O jornalista e consultor em comunicação institucional, Sebastião Panzo, defendeu uma abordagem mais estratégica e informada por parte dos comunicadores angolanos na divulgação dos dados sobre a indústria extractiva. A declaração foi feita na edição inaugural da nova temporada do programa Hora da Indústria Extractiva, um espaço multimédia dedicado à promoção da transparência e boa governação no sector.
Durante a sua intervenção, Sebastião Panzo explicou os fundamentos da Iniciativa para a Transparência nas Indústrias Extractivas (ITIE), sublinhando que o surgimento desta plataforma foi impulsionado por pressões da sociedade civil e ONG’s como a britânica Global Witness, culminando na sua formalização em 2002, durante a Cimeira Mundial sobre Desenvolvimento Sustentável em Joanesburgo.
“A EITI surge da necessidade de se clarificar quem se beneficia com a extracção dos recursos naturais, como são distribuídas as rendas e se há ou não justiça e transparência na sua gestão”, explicou o especialista.
Panzo destacou ainda os 12 princípios orientadores da ITIE, enfatizando três grandes eixos: o uso prudente dos recursos para o desenvolvimento sustentável, o dever de prestação de contas por parte das instituições públicas, e a necessidade de divulgação ampla para informar e envolver os cidadãos.
“A riqueza natural pertence ao povo, não aos servidores públicos que a gerem temporariamente. Portanto, há um dever de comunicação clara e acessível”, reforçou.
Segundo o comunicólogo, o maior desafio reside na compreensão da complexa cadeia de valordas indústrias extractivas como petróleo, gás e diamantes e na tradução dessa complexidade em narrativas compreensíveis para o cidadão comum.
“Faltam-nos ainda ferramentas e conhecimento técnico para interpretar dados de relatórios de contas, orçamentos e pagamentos. É um problema de literacia técnica e estratégica entre os próprios comunicadores”, alertou.
O convidado destacou igualmente, que actualmente há maior acesso à informação, com relatórios públicos disponíveis nos websites do Ministério das Finanças e de empresas públicas como a Sonangol. No entanto, questiona-se a capacidade dos comunicadores em interpretar correctamente esses dados.
“A informação está acessível, sim. Mas a sua leitura, consolidação e interpretação é que continuam a ser um desafio enorme”, afirmou.
Para além da comunicação técnica, Panzo defende uma mudança de paradigma na percepção do comunicador institucional, ainda muitas vezes visto como mero auxiliar operacional. Ele defende um papel mais estratégico, proactivo e humanizado na comunicação pública.

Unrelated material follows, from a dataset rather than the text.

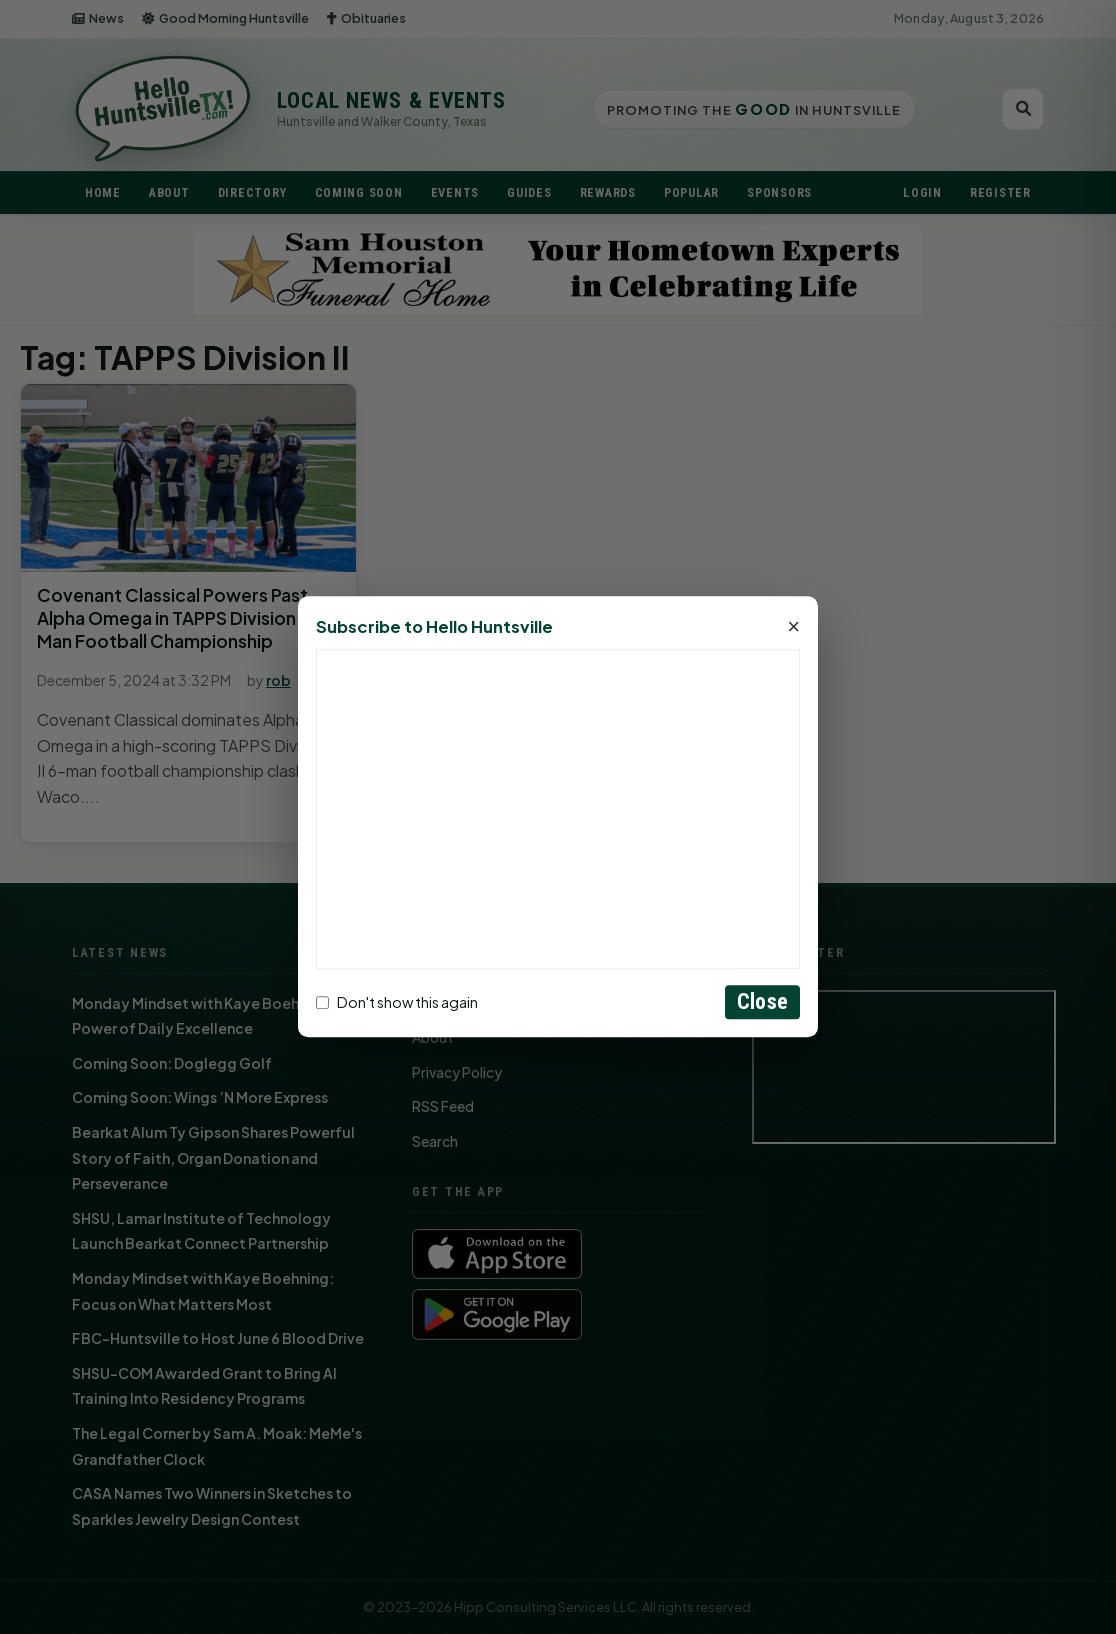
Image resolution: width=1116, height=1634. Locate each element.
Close (762, 1002)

“O comunicador não deve apenas acompanhar o ministro ou convocar a imprensa. Ele deve compreender profundamente o sector, criar narrativas e influenciar o estado de opinião”, disse.
No que toca ao combate à corrupção e promoção da boa governação, Panzo destacou que muitas empresas do sector extractivo em Angola já seguem padrões internacionais de gestão e transparência, sobretudo por serem controladas por accionistas privados e sujeitas a auditorias globais.
“Nas empresas privadas, o risco reputacional impõe mecanismos internos rígidos contra a corrupção. Já no sector público, o problema persiste principalmente nos processos de adjudicação e na falta de transparência sobre quem são os verdadeiros beneficiários das empresas”, explicou.
Panzo apontou como um dos principais desafios actuais a falta de declaração pública dos accionistas de determinadas empresas com interesses na indústria extractiva, especialmente quando esses accionistas são figuras politicamente expostas.
“Ainda há resistência em divulgar os beneficiários efectivos de empresas que operam no sector. Isso cria espaço para conflitos de interesse e favorecimentos ilícitos”, alertou.
Segundo o consultor, os primeiros relatórios da ITIE Angola já identificam este “défice”, e instam o Estado a avançar com políticas de maior abertura e responsabilização. Por fim, Sebastião Panzo lança um apelo claro para que a comunicação na indústria extractiva angolana deixe de ser apenas técnica e passe a ser estratégica, formativa e transformadora. A literacia comunicacional, a transparência de dados e a responsabilização institucional são, segundo o especialista, as chaves para garantir que os recursos naturais beneficiem de facto toda a sociedade angolana.